There are many roads…

ROADS

July 24, 2018 (Part I)

Five years. It seems like both an eternity and like yesterday all at once.

I’m sitting on a plane at 41 years old heading to the 20th reunion of what was the most magical, transformative, physically exhausting, and personally rewarding year of my life.

In 1998, I graduated from the University of Tennessee-Knoxville, not even old enough to buy an alcoholic beverage. I came home for a few weeks, worked a terrible temp job in a loan shop (if you have to finance your vacation to Dollywood, stay home!), and I departed on what was my 21st birthday headed to Denver, Colorado. I was joining the international organization Up with People (UWP) where I’d spend the next year as a global ambassador, cast member and performer, and host daughter. I had packed my bags for six summer weeks amid the Colorado Rockies (okay, it was pretty much only Ranum High School) with nary a clue about the year in front of me. All I knew is I was going solo, ready for an adventure, and that I wouldn’t be home for a visit (or to change out/add to my limited suitcase contents) until December.

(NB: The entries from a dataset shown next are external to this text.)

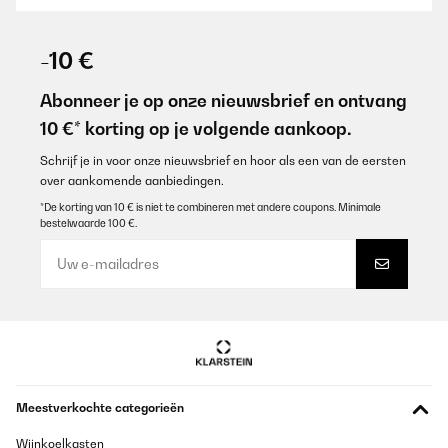
GECONTROLEERDE BEOORDELING
03/02/2026
-10 €
Erfüllt ihren Zweck 100%, kommt bei mir voll zum Einsatz und für
den Preis nicht zu toppen
Abonneer je op onze nieuwsbrief en ontvang
10 €* korting op je volgende aankoop.
Amazon-Benutzer
Vertaal
Schrijf je in voor onze nieuwsbrief en hoor als een van de eersten
over aankomende aanbiedingen.
*De korting van 10 € is niet te combineren met andere coupons. Minimale
GECONTROLEERDE BEOORDELING
bestelwaarde 100 €.
31/01/2026
Tolles Gerät, einfach zu bedienen und die Standfestigkeit ist
gegeben.Vereinfacht das Brot zu backen,leichter zu mischen,
kneten ec.GrüsseA. Misner
Amazon-Benutzer
Vertaal
Meestverkochte categorieën
GECONTROLEERDE BEOORDELING
06/01/2026
Wijnkoelkasten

It was AH-MAZNG! Hard- yes. Awesome- yes. 120 students of 23 different nationalities. We traveled to 14 countries. I lived with 65 host families. We danced, did community service, traveled by bus, plane and train, and experienced culture shock.  I learned so much about myself. It remains the single most-transformative experience of my life thus far.

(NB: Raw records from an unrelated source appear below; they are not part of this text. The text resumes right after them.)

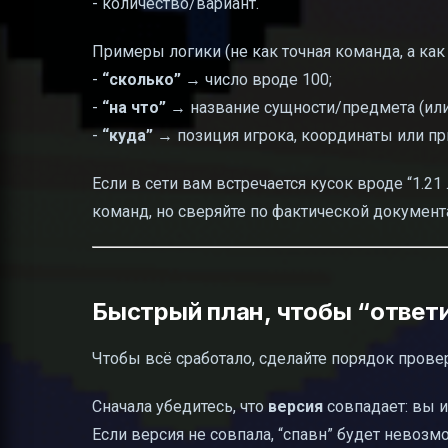
- количество/вариант.
Примеры логики (не как точная команда, а как 
-
“сколько”
→ число вроде 100;
-
“на что”
→ название сущности/предмета (ил
-
“куда”
→ позиция игрока, координаты или при
Если в сети вам встречается кусок вроде “1.21
команд, но сверяйте по фактической докумен
Быстрый план, чтобы “ответи
Чтобы всё сработало, сделайте порядок прове
Сначала убедитесь, что
версия
совпадает: вы и
Если версия не совпала, “спавн” будет невоз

The other thing that happened… I found the most important people in my life outside of my own family.

Members of Cast C98 became, and still are, some of my best friends in life. In addition to our time on the road, we’ve experienced dating and Halloween parties, marriage and concerts in Vegas, babies and football games. We’ve brunched and lunched and drank too much. We’ve lounged by pools and sat at bars. We’ve laughed. We’ve cried. We’ve laughed so hard we cried… or peed our pants (just depends on which instance you are referring to). We’ve shared joy, success, happiness, achievement, and made memories that will last a lifetime. We’ve also shared pain, loss, fear, frustration, and humiliation. It seems in life you don’t get just one side of the coin. But who better to share it all with?

Up with People Cast C 1998… you are my people! Damn, 20 years. How did that happen?

My Papaw Jack always said, “The older you get, the faster it goes.” I’m realizing now how right he was.

While the origins of how this all began are important context, they aren’t the point of this blog. One would expect things to change, rather dramatically even, over twenty years. As I contain my excitement headed toward what I know will be an equally amazing four-day reunion, I can’t help but reflect on my own past five years.

We last convened in 2013. The update I gave to my cast at that time was something like this: Happily married. I’d had my third daughter (the final child) a year prior. I loved my work but needed and new challenge. As such, I would be interviewing for a new job via Skype upon my return home. My brother was in ICU after a head injury…which was all the more painful given my best friend from this shared UWP experience had lost her younger brother to the same the year before. I was, as the Indigo Girls’ song says, “heavier by the year, and heavier by the load.” But I managed, 15 years later, to crank out some old-school dance moves in our Era Show on a stage, under spotlights, in front of a live audience… and didn’t die.

You’d think after three kids in six years that one’s world might already be turned upside down; and, it was. However, nothing like it has been since giving that update five years ago.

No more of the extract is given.